The word Paul uses to describe these demonic lies is fascinating. The word translated as “fortress” is ochyrōma; it speaks of a fortified stronghold. It could be a castle, a prison, or a tomb. All of those are fitting metaphors for false religions and faulty worldviews. Many people who pursue these alternative paths to God build their ideological fortress like a castle, but it quickly becomes a prison—and it ends up as their tomb, unless they’re rescued and brought captive to Christ.
All of Satan’s fortresses, regardless of how majestic and impressive they might appear, are damning prisons. All false religion is demonic, and people are not ascending to God through the means of demonic lies.

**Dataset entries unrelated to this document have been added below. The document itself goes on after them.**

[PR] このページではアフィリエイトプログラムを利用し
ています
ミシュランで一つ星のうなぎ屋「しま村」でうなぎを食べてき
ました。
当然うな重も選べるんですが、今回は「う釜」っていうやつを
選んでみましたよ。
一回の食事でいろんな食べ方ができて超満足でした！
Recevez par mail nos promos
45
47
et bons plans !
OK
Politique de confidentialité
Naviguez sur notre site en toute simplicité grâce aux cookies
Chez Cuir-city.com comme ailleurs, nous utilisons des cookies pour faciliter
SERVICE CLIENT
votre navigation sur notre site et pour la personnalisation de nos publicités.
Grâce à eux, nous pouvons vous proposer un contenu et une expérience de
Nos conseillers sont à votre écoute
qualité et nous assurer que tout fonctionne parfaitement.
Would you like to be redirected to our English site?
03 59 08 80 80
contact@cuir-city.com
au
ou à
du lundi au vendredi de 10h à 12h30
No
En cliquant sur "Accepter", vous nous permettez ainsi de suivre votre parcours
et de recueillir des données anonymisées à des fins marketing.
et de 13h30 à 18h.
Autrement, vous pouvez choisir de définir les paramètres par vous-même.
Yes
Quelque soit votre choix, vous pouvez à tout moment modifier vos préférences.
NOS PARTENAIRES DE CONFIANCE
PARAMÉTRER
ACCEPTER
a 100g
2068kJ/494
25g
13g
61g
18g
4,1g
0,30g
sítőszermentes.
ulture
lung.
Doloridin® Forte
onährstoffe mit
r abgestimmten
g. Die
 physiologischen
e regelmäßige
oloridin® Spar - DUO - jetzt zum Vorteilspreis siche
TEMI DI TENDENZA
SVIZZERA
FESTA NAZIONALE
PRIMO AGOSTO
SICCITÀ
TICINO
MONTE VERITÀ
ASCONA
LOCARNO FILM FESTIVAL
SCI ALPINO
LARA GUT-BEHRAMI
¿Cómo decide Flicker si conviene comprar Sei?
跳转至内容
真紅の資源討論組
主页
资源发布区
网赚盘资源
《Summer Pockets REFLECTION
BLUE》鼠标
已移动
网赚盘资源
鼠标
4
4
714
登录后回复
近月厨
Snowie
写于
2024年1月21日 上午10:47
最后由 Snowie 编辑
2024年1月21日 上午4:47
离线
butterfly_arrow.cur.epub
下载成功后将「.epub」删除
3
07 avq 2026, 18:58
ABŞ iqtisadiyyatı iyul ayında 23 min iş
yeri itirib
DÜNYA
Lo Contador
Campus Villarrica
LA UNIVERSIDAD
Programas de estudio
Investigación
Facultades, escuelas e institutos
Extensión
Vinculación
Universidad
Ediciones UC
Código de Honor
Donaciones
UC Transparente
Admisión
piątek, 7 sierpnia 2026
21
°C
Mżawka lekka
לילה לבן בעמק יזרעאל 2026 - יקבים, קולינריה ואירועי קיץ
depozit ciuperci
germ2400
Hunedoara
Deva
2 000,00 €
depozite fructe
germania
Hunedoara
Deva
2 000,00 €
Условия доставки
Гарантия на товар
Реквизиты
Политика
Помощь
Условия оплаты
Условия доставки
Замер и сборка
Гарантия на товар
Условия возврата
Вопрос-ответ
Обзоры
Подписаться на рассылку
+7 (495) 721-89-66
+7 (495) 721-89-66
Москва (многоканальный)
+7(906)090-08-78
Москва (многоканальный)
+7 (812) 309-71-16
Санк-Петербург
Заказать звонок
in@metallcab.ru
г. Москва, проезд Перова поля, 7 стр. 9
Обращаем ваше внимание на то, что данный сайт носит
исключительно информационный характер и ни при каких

No amount of good intentions, zealous piety, or reasoning capacity can claw anyone out of Satan’s deceptive ideological tombs.
So when you encounter a person who devoutly follows some false religion, don’t think that person is making the best effort he can to worship the true God. He is not merely on a more circuitous path to salvation; he is worshiping demons. God is not in those idols. Satan is in those idols, working to corrupt, distort, and confuse sinful man into believing he is pursuing truth. Paul says that’s how we must perceive false religion, for the sake of those still caught in the clutches of Satan’s lies.
In 2 Thessalonians 1, Paul gives us a powerful statement about God’s judgment. Verses 7–9 speak of the return of Christ,
when the Lord Jesus will be revealed from heaven with His mighty angels in flaming fire, dealing out retribution to those who do not know God and to those who do not obey the gospel of our Lord Jesus. These will pay the penalty of eternal destruction.
That’s unmistakable. Paul leaves no room for a universalistic wideness in God’s mercy. There is no back door to heaven. If you don’t know the true God and believe in the Lord Jesus Christ, you will suffer the fury of God.
Natural theology cannot save anyone. All it can do is tie you to demonic lies and damn you—and it does so with stunning efficiency. It is perhaps the greatest grief of my heart that professing believers—those who claim to know and love the Lord—have severely impeded the church’s missionary endeavor with this kind of heretical theology. At a time when God’s people have the financial resources, the technology, and the means of transportation—when we have a global village that makes proclaiming the gospel easier than it has ever been—Satan has convinced many that the lost are fine the way they are. In fact, some have gone so far as to argue that we shouldn’t take the gospel to the far reaches of the globe, since those who don’t believe will be guilty of rejecting more of the truth. In the backward economy of natural theology, ignorance is preferable to illumination and preaching the gospel is dangerous rather than a means of deliverance.
We are appropriately grieved when God’s name is dishonored and when false religions corrupt His truth and twist Scripture. We’re right to grieve for the people who are ensnared by those lies and lost in their sin. But it is all the more grievous when people actively undermine the gospel and call it “Christianity.” It brings such dishonor on God’s name, and it proudly leads sinners further away from the truth.
May it be that we are faithful to the truth of Scripture and faithful to proclaim the gospel of Jesus Christ. And may God raise up a great force of people who, being faithful to that gospel, can be mightily used to bring that message of His glorious Son—the only name through which salvation is available—to the ends of the earth. In spite of these demonic efforts, Christ will be exalted among the nations. May God give the church a heart to take the gospel to the ends of the earth, because men will perish without it. And may we be a part of that, starting where we are.